После смерти мамы я от пуза вкусил, что такое снисходительный ад по старцу Зосиме – ад как невозможность делать добро. Меня буквально ломало от неудовлетворенного желания собираться к маме на ночлег, сгибать-разгибать ее ногу, горлопанить, врать…
Пустоту в душе усиливала пустота в доме – мне начало не хватать ставшего на путь исправления Дмитрия, и даже внук, оказалось, успел пустить во мне корешки. А тут еще Катьке, прикованной к рабочему месту, уж так не терпелось, чтобы я посмотрел на Митину жизнь своими глазами, “разобрался”…
Финский залив в растрескавшихся льдах напоминает ладонь древнего старца, извивы лесопосадок среди белой равнины тоже почему-то кажутся мне папиллярными линиями. Какой-нибудь психоаналитик наверняка нашел бы, что в нашем семействе любят детей греховной любовью.

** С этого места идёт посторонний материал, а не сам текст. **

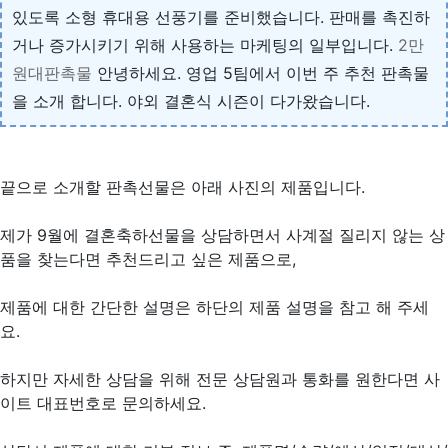
있도록 소형 휴대용 선풍기를 준비했습니다. 판매를 촉진하
거나 증가시키기 위해 사용하는 마케팅의 일부입니다.
2만
원대판촉물
안녕하세요. 영업 5팀에서 이번 주 추천 판촉물
을 소개 합니다. 야외 결혼식 시즌이 다가왔습니다.
끝으로 소개할 판촉선물은 아래 사진의 제품입니다.
제가 9월에 결혼축하선물을 상담하면서 사계절 질리지 않는 상
품을 찾는다면 추천드리고 싶은 제품으로,
제품에 대한 간단한 설명은 하단의 제품 설명을 참고 해 주세
요.
하지만 자세한 상담을 위해 전문 상담원과 통화를 원한다면 사
이트 대표번호로 문의하세요.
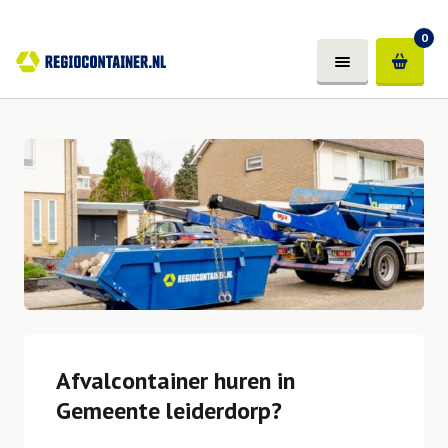
0
Afvalcontainer huren in
Gemeente leiderdorp?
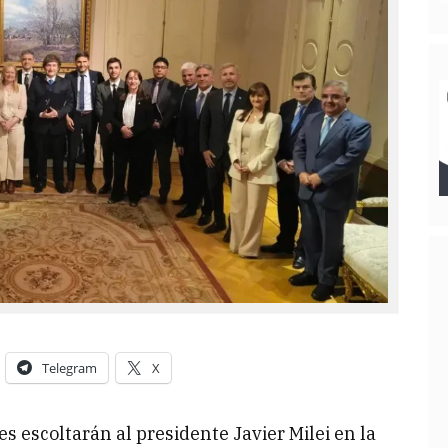
Telegram
X
s escoltarán al presidente Javier Milei en la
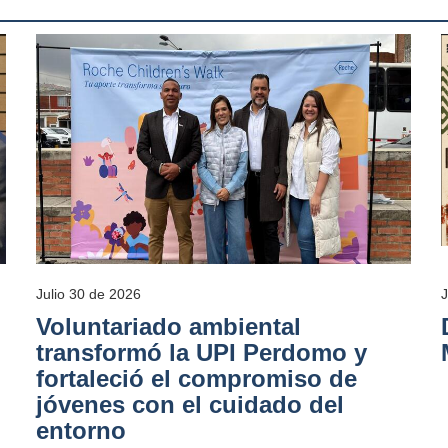
Julio 30 de 2026
Voluntariado ambiental
transformó la UPI Perdomo y
fortaleció el compromiso de
jóvenes con el cuidado del
entorno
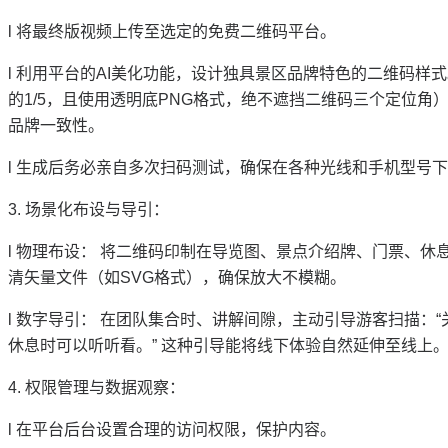
l
将最终版视频上传至选定的免费二维码平台。
l
利用平台的
AI美化功能，设计独具景区品牌特色的二维码样式。
的1/5，且使用透明底PNG格式，绝不遮挡二维码三个定位角
品牌一致性。
l
生成后务必亲自多次扫码测试，确保在各种光线和手机型号下
3.
场景化布设与导引：
l
物理布设：
将二维码印制在导览图、景点介绍牌、门票、休
清矢量文件（如
SVG格式），确保放大不模糊。
l
数字导引：
在团队集合时、讲解间隙，主动引导游客扫描：
休息时可以听听看。” 这种引导能将线下体验自然延伸至线上
4.
权限管理与数据观察：
l
在平台后台设置合理的访问权限，保护内容。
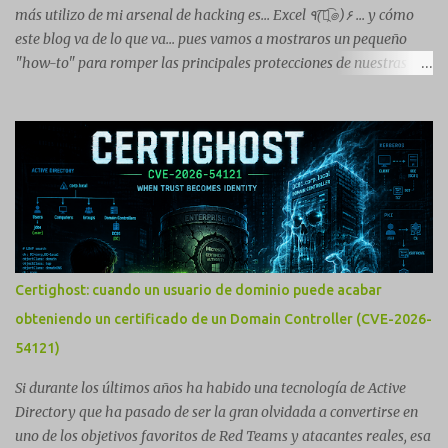
Visualiza la información detallada d...
más utilizo de mi arsenal de hacking es... Excel ٩(͡๏̯͡๏)۶ ... y cómo
este blog va de lo que va... pues vamos a mostraros un pequeño
"how-to" para romper las principales protecciones de nuestras
hojas de cálculo favoritas. Cifrar con contraseña Algo muy común
es proteger el acceso total al fichero con una contraseña:
Certighost: cuando un usuario de dominio puede acabar
obteniendo un certificado de un Domain Controller (CVE-2026-
54121)
Si durante los últimos años ha habido una tecnología de Active
Directory que ha pasado de ser la gran olvidada a convertirse en
uno de los objetivos favoritos de Red Teams y atacantes reales, esa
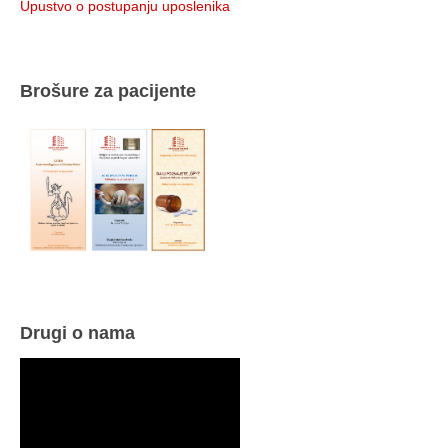
Upustvo o postupanju uposlenika
Brošure za pacijente
Drugi o nama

Моя сверхдобродетельная мама однажды с недвусмысленной мечтательностью показала мне на памятник Пушкину перед Русским музеем: “Мы с тобой здесь когда-то встречались…” – я же лечу на встречу с Дмитрием с таким волнением, словно на любовное свидание. (А Юля давит и давит на мою М-совесть… И Славкина тень все крепнет и крепнет во мне, все наливается красками разбудораженная картина: со Славкой и Катькой мы вприпрыжку поспешаем к университету – впереди Зимний, вправо Исаакий, под нами Нева – золото, лазурь, малахит…)
Уже на трапе обдало солнцем и теплом. Не жарой, но это же декабрь! Рваный желтый камень аэровокзала слепил глаза, как крымский известняк. В выкликающей толпе Дмитрий поразил меня серьезностью и галстуком. Он не только не загорел, но, наоборот, побледнел и если не похудел, то подтянулся. Что значит ответственная работа – окунать какие-то полоски в мензурки с водой и записывать, сколько в ней накопилось всякой пакости. Да потом еще сводить их в таблицы!.. Он был несомненно рад мне, но
– сквозь какую-то безотлагательную заботу. Не задерживаясь на этапе возгласов и взаимных охлопываний, он перехватил мою сумку и быстро повел меня к солнцу и пальмам вдоль разогретого асфальта. “Да у вас здесь просто Флорида!” – закинул я приманку экзотики, но он лишь покивал с беглой улыбкой, как будто я напомнил ему о совместных играх в казаки-разбойники.
Просторы за окнами автобуса сверкали бескрайней зеленью, а
Дмитрий внимательно расспрашивал меня о нашем здоровье, о делах, о деньгах, отказываясь принимать мой молодецкий тон – ништо, мол, горе не беда. Справа в отдалении потянулась земляная гора, отделываемая вдоль гребня крошечным бульдозером (отозвались
Юлины грабли). “Что это такое, арабская земля?” – попытался я оживить сына, но он ответил с той же серьезностью: “Свалка, я думаю”. Пролетели заросли кактусов – небритых зеленых пропеллеров, пухлых ладошек, лаптей, за которыми угадывались ноги раскинувших их лодырей.
Уже и в автобусе я слышал русскую речь, а один фраерок сыпал в мобильник матерки за матерками, возможно, обманутый соседством классического еврейского патриарха при бороде, пейсах и кипе.